Even if you want to consider RNA as life (though the simplest form of life as determined by prominent evolutionists is a single cell), Miller-type experiments have not produced much of anything other than a few random amino acids. No proteins were produced, no molecules combined into larger molecules, no nucleotides; which should not be shocking as random chemical reactions produce random molecules. Aside from that there are other factors to take into account on getting organic life from nonlife. Just having a few amino acids is by no means enough.
To use an analogy, life (single cell) is like a house, you simply have produced brick. (and that's being generous as a brick is purposely shaped and baked accordingly). To get a house you require workers, a blueprint, a sequence on where those brinks are supposed to go in what order and at which time.

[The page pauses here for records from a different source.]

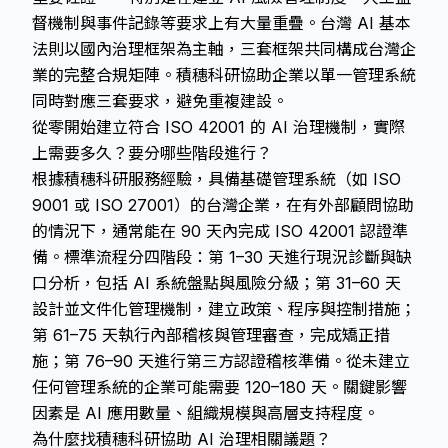
督機制與事件記錄等要求上有大量重疊。台灣 AI 基本
法則以國內治理框架為主軸，三套框架共同構成台灣企
業的完整合規矩陣。積穗科研協助企業以單一管理系統
同時對應三套要求，避免重複建設。
從零開始建立符合 ISO 42001 的 AI 治理機制，實際
上需要多久？要分哪些階段進行？
根據積穗科研服務經驗，具備基礎管理系統（如 ISO
9001 或 ISO 27001）的台灣企業，在有外部顧問協助
的情況下，通常能在 90 天內完成 ISO 42001 認證準
備。標準流程分四階段：第 1–30 天進行現況診斷與缺
口分析，包括 AI 系統盤點與風險分級；第 31–60 天
設計並文件化管理機制，建立政策、程序與控制措施；
第 61–75 天執行內部稽核與管理審查，完成矯正措
施；第 76–90 天進行第三方認證稽核準備。從未建立
任何管理系統的企業可能需要 120–180 天。關鍵影響
因素是 AI 應用數量、組織規模與高層支持程度。
為什麼找積穗科研協助 AI 治理相關議題？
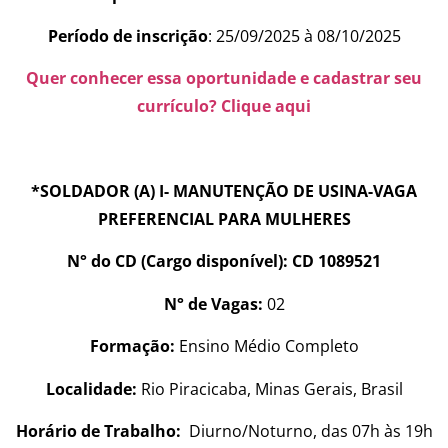
Período de inscrição
: 25/09/2025 à 08/10/2025
Quer conhecer essa oportunidade e cadastrar seu
currículo? Clique aqui
*SOLDADOR (A) I- MANUTENÇÃO DE USINA-VAGA
PREFERENCIAL PARA MULHERES
N° do CD (Cargo disponível): CD 1089521
N° de Vagas:
02
Formação:
Ensino Médio Completo
Localidade:
Rio Piracicaba, Minas Gerais, Brasil
Horário de Trabalho:
Diurno/Noturno, das 07h às 19h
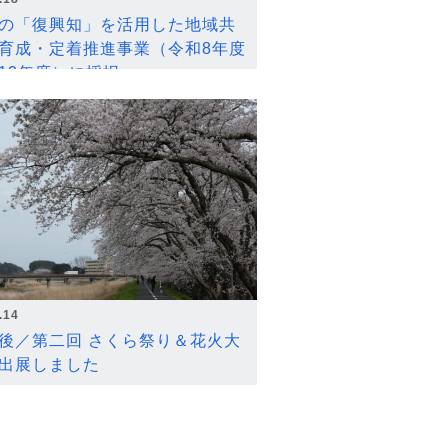
の「復興知」を活用した地域共
育成・定着推進事業（令和8年度
12年度）に採択
.14
後／第二回 さくら祭り＆花火大
出展しました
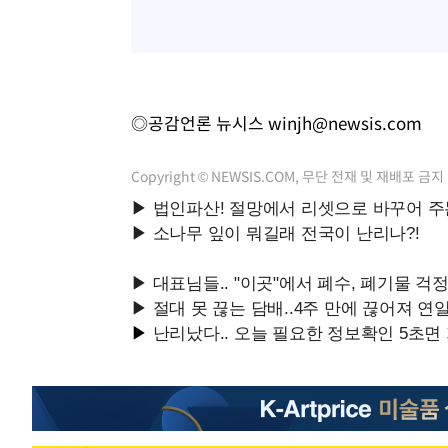
◎공감언론 뉴시스
winjh@newsis.com
Copyright © NEWSIS.COM, 무단 전재 및 재배포 금지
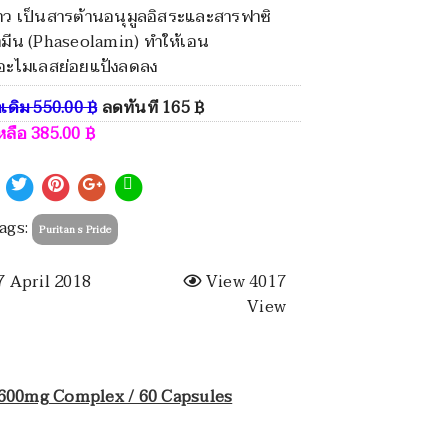
ขาว เป็นสารต้านอนุมูลอิสระและสารฟาซิ
มีน (Phaseolamin) ทำให้เอน
์อะไมเลสย่อยแป้งลดลง
าเดิม
550.00
฿
ลดทันที
165
฿
หลือ
385.00
฿
ags:
Puritan s Pride
 April 2018
View 4017
View
 600mg Complex / 60 Capsules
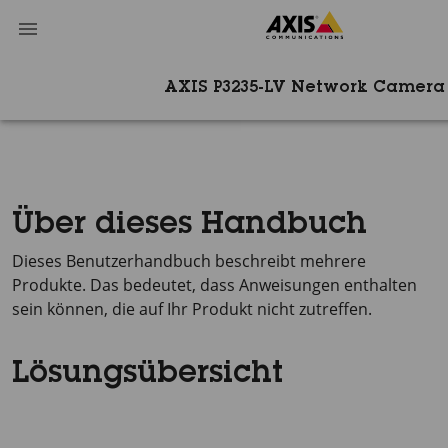
AXIS P3235-LV Network Camera
Über dieses Handbuch
Dieses Benutzerhandbuch beschreibt mehrere
Produkte. Das bedeutet, dass Anweisungen enthalten
sein können, die auf Ihr Produkt nicht zutreffen.
Lösungsübersicht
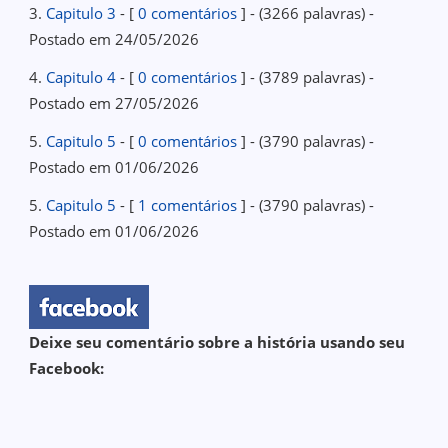
3.
Capitulo 3
- [
0 comentários
] - (3266 palavras) -
Postado em 24/05/2026
4.
Capitulo 4
- [
0 comentários
] - (3789 palavras) -
Postado em 27/05/2026
5.
Capitulo 5
- [
0 comentários
] - (3790 palavras) -
Postado em 01/06/2026
5.
Capitulo 5
- [
1 comentários
] - (3790 palavras) -
Postado em 01/06/2026
Deixe seu comentário sobre a história usando seu
Facebook:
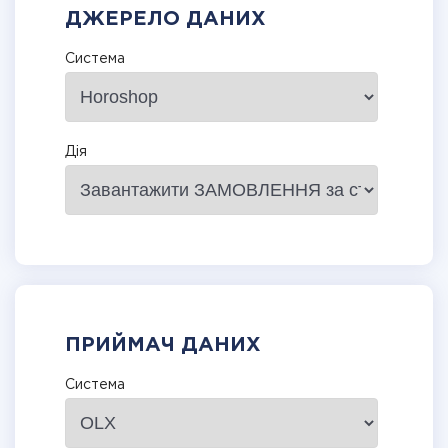
ДЖЕРЕЛО ДАНИХ
Система
Дія
ПРИЙМАЧ ДАНИХ
Система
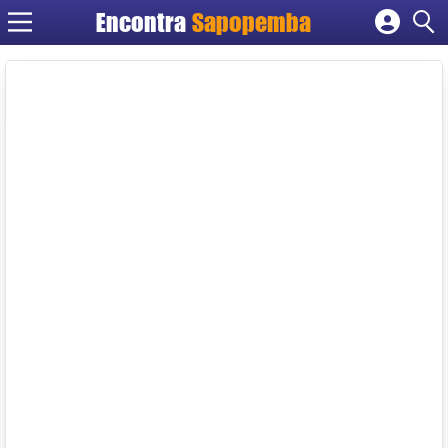
Encontra
Sapopemba
Cadastrar empresa
Fazer login
Criar conta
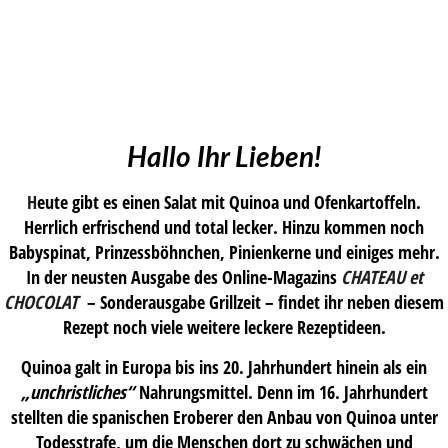
Hallo Ihr Lieben!
H
eute gibt es einen Salat mit Quinoa und Ofenkartoffeln.
Herrlich erfrischend und total lecker. Hinzu kommen noch
Babyspinat, Prinzessböhnchen, Pinienkerne und einiges mehr.
In der neusten Ausgabe des Online-Magazins
CHATEAU
et
CHOCOLAT
– Sonderausgabe Grillzeit – findet ihr neben diesem
Rezept noch viele weitere leckere Rezeptideen.
Quinoa galt in Europa bis ins 20. Jahrhundert hinein als ein
„unchristliches“
Nahrungsmittel. Denn im 16. Jahrhundert
stellten die spanischen Eroberer den Anbau von Quinoa unter
Todesstrafe, um die Menschen dort zu schwächen und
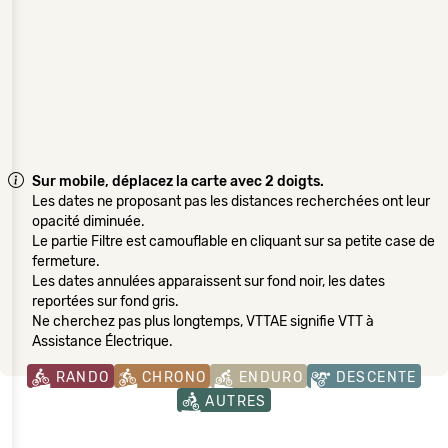
Sur mobile, déplacez la carte avec 2 doigts.
Les dates ne proposant pas les distances recherchées ont leur
opacité diminuée.
Le partie Filtre est camouflable en cliquant sur sa petite case de
fermeture.
Les dates annulées apparaissent sur fond noir, les dates
reportées sur fond gris.
Ne cherchez pas plus longtemps, VTTAE signifie VTT à
Assistance Électrique.
RANDO
CHRONO
ENDURO
DESCENTE
AUTRES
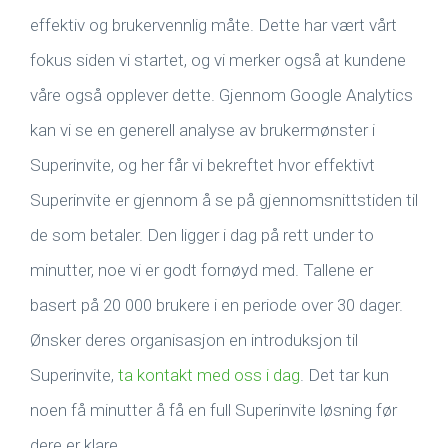
effektiv og brukervennlig måte. Dette har vært vårt
fokus siden vi startet, og vi merker også at kundene
våre også opplever dette. Gjennom Google Analytics
kan vi se en generell analyse av brukermønster i
Superinvite, og her får vi bekreftet hvor effektivt
Superinvite er gjennom å se på gjennomsnittstiden til
de som betaler. Den ligger i dag på rett under to
minutter, noe vi er godt fornøyd med. Tallene er
basert på 20 000 brukere i en periode over 30 dager.
Ønsker deres organisasjon en introduksjon til
Superinvite,
ta kontakt med oss i dag
. Det tar kun
noen få minutter å få en full Superinvite løsning før
dere er klare.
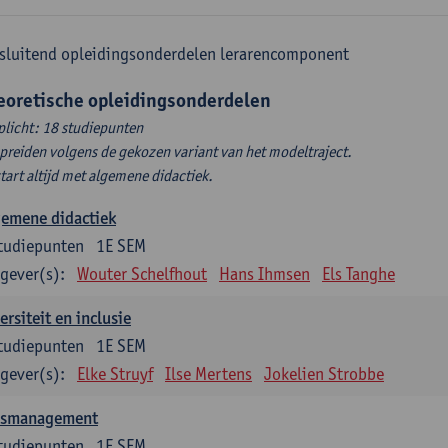
sluitend opleidingsonderdelen lerarencomponent
eoretische opleidingsonderdelen
plicht: 18 studiepunten
spreiden volgens de gekozen variant van het modeltraject.
start altijd met algemene didactiek.
gemene didactiek
tudiepunten
1E SEM
gever(s):
Wouter Schelfhout
Hans Ihmsen
Els Tanghe
ersiteit en inclusie
tudiepunten
1E SEM
gever(s):
Elke Struyf
Ilse Mertens
Jokelien Strobbe
asmanagement
tudiepunten
1E SEM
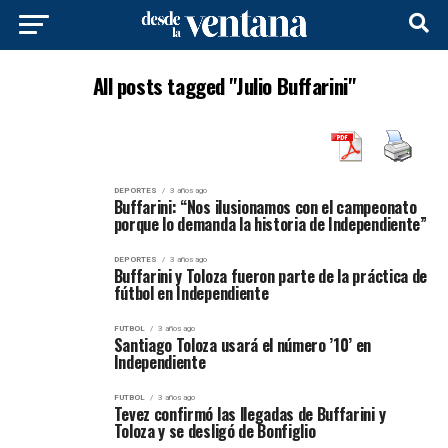
All posts tagged "Julio Buffarini"
DEPORTES
3 años ago
Buffarini: “Nos ilusionamos con el campeonato
porque lo demanda la historia de Independiente”
DEPORTES
3 años ago
Buffarini y Toloza fueron parte de la práctica de
fútbol en Independiente
FUTBOL
3 años ago
Santiago Toloza usará el número ’10’ en
Independiente
FUTBOL
3 años ago
Tevez confirmó las llegadas de Buffarini y
Toloza y se desligó de Bonfiglio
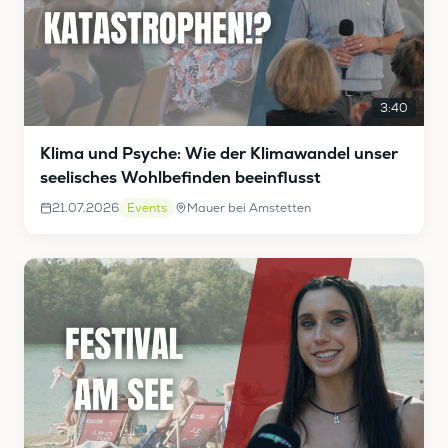
3:40
Klima und Psyche: Wie der Klimawandel unser
seelisches Wohlbefinden beeinflusst
21.07.2026
Events
Mauer bei Amstetten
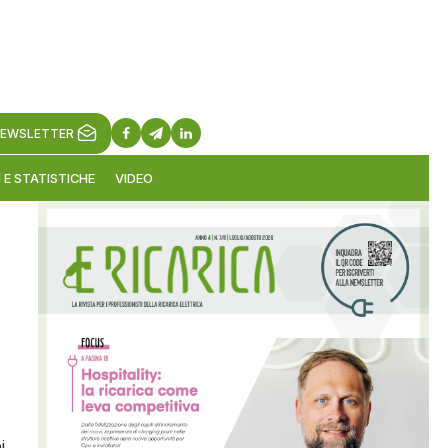
EWSLETTER
 E STATISTICHE
VIDEO
i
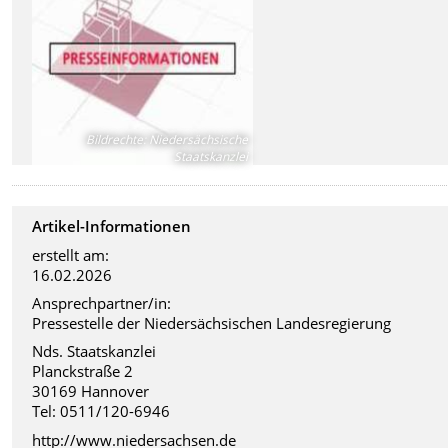
Bildrechte
:
Niedersächsische
Staatskanzlei
Artikel-Informationen
erstellt am:
16.02.2026
Ansprechpartner/in:
Pressestelle der Niedersächsischen Landesregierung
Nds. Staatskanzlei
Planckstraße 2
30169 Hannover
Tel: 0511/120-6946
http://www.niedersachsen.de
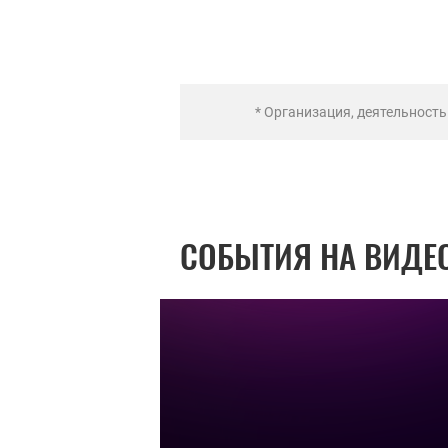
* Организация, деятельност
СОБЫТИЯ НА ВИДЕ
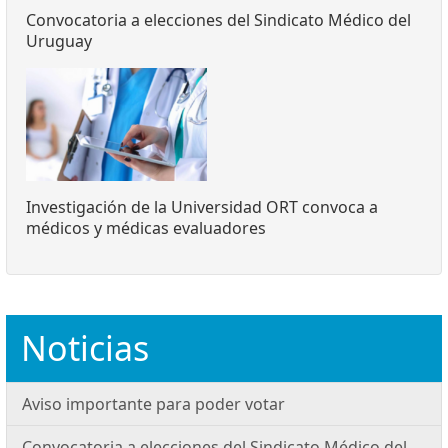
Convocatoria a elecciones del Sindicato Médico del
Uruguay
Investigación de la Universidad ORT convoca a
médicos y médicas evaluadores
Noticias
Aviso importante para poder votar
Convocatoria a elecciones del Sindicato Médico del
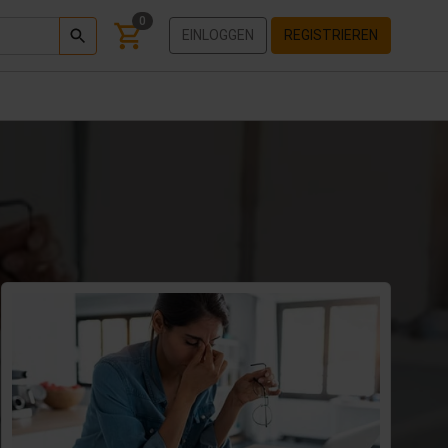
0
EINLOGGEN
REGISTRIEREN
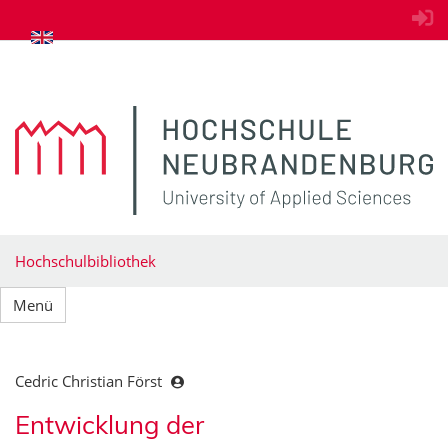
zum Inhalt springen
Hochschulbibliothek
Menü
Cedric Christian Först
Entwicklung der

Interestingly, Fred Hoyle the man who first advanced nucleosynthesis recognized the improbability of the origin of life through random chance.
"believing that the 1st cell arrived by chance and accident is like believing that a tornado could sweep through a junk yard and create a Boeing 747."
"Life cannot have had a random beginning. The trouble is that there are about two thousand enzymes, and the chance of obtaining them all in a random trial is only one part in 10 to the power of 40,000, an outrageously small probability that could not be faced even if the whole universe consisted of organic soup. If one is not prejudiced either by social beliefs or by a scientific training in to the conviction that life originated on the Earth, this simple calculation wipes the idea entirely out of court ..."
Personally I think abiogenesis is just a vanity project and waste of time when it could be well spent on more important and productive things.